START DATA TO PROCESS

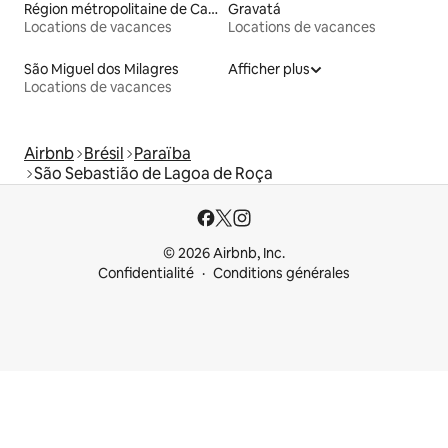
Région métropolitaine de Campina Grande
Gravatá
Locations de vacances
Locations de vacances
São Miguel dos Milagres
Afficher plus
Locations de vacances
Airbnb
Brésil
Paraïba
São Sebastião de Lagoa de Roça
© 2026 Airbnb, Inc.
Confidentialité
Conditions générales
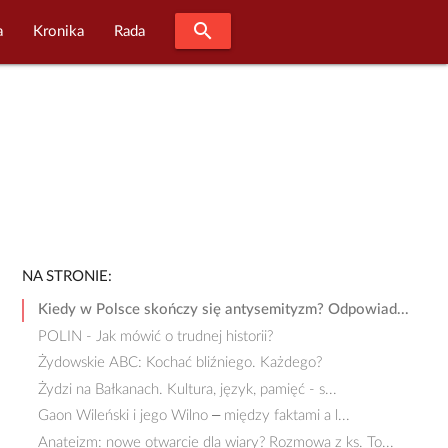
search
a
Kronika
Rada
NA STRONIE:
Kiedy w Polsce skończy się antysemityzm? Odpowiad...
POLIN - Jak mówić o trudnej historii?
Żydowskie ABC: Kochać bliźniego. Każdego?
Żydzi na Bałkanach. Kultura, język, pamięć - s...
Gaon Wileński i jego Wilno – między faktami a l...
Anateizm: nowe otwarcie dla wiary? Rozmowa z ks. To...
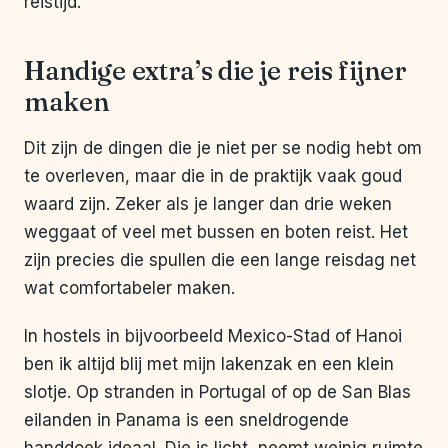
reistijd.
Handige extra’s die je reis fijner
maken
Dit zijn de dingen die je niet per se nodig hebt om
te overleven, maar die in de praktijk vaak goud
waard zijn. Zeker als je langer dan drie weken
weggaat of veel met bussen en boten reist. Het
zijn precies die spullen die een lange reisdag net
wat comfortabeler maken.
In hostels in bijvoorbeeld Mexico-Stad of Hanoi
ben ik altijd blij met mijn lakenzak en een klein
slotje. Op stranden in Portugal of op de San Blas
eilanden in Panama is een sneldrogende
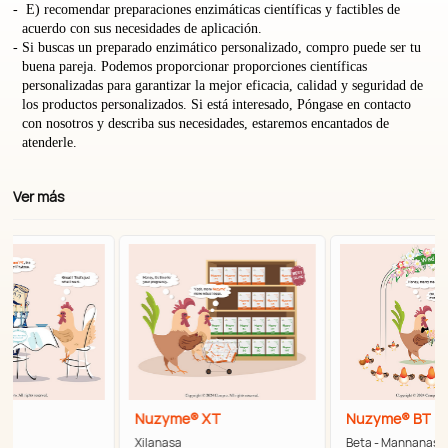
E) recomendar preparaciones enzimáticas científicas y factibles de
acuerdo con sus necesidades de aplicación.
Si buscas un preparado enzimático personalizado, compro puede ser tu
buena pareja. Podemos proporcionar proporciones científicas
personalizadas para garantizar la mejor eficacia, calidad y seguridad de
los productos personalizados. Si está interesado, Póngase en contacto
con nosotros y describa sus necesidades, estaremos encantados de
atenderle.
Ver más
PT
Nuzyme® XT
Nuzyme® BT
Xilanasa
Beta - Mannanasa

END DATA TO PROCESS

• _EXERCISE DESCRIPTION_: Give every record again exactly, apart from the pictures, which stay out.

• _OUTPUT FOR THIS TASK_:
Région métropolitaine de Campina Grande
Gravatá
Locations de vacances
Locations de vacances
São Miguel dos Milagres
Afficher plus
Locations de vacances
Airbnb
Brésil
Paraïba
São Sebastião de Lagoa de Roça
© 2026 Airbnb, Inc.
Confidentialité
Conditions générales
search
a
Kronika
Rada
NA STRONIE:
Kiedy w Polsce skończy się antysemityzm? Odpowiad...
POLIN - Jak mówić o trudnej historii?
Żydowskie ABC: Kochać bliźniego. Każdego?
Żydzi na Bałkanach. Kultura, język, pamięć - s...
Gaon Wileński i jego Wilno – między faktami a l...
Anateizm: nowe otwarcie dla wiary? Rozmowa z ks. To...
reistijd.
Handige extra’s die je reis fijner
maken
Dit zijn de dingen die je niet per se nodig hebt om
te overleven, maar die in de praktijk vaak goud
waard zijn. Zeker als je langer dan drie weken
weggaat of veel met bussen en boten reist. Het
zijn precies die spullen die een lange reisdag net
wat comfortabeler maken.
In hostels in bijvoorbeeld Mexico-Stad of Hanoi
ben ik altijd blij met mijn lakenzak en een klein
slotje. Op stranden in Portugal of op de San Blas
eilanden in Panama is een sneldrogende
E) recomendar preparaciones enzimáticas científicas y factibles de
acuerdo con sus necesidades de aplicación.
Si buscas un preparado enzimático personalizado, compro puede ser tu
buena pareja. Podemos proporcionar proporciones científicas
personalizadas para garantizar la mejor eficacia, calidad y seguridad de
los productos personalizados. Si está interesado, Póngase en contacto
con nosotros y describa sus necesidades, estaremos encantados de
atenderle.
Ver más
PT
Nuzyme® XT
Nuzyme® BT
Xilanasa
Beta - Mannanasa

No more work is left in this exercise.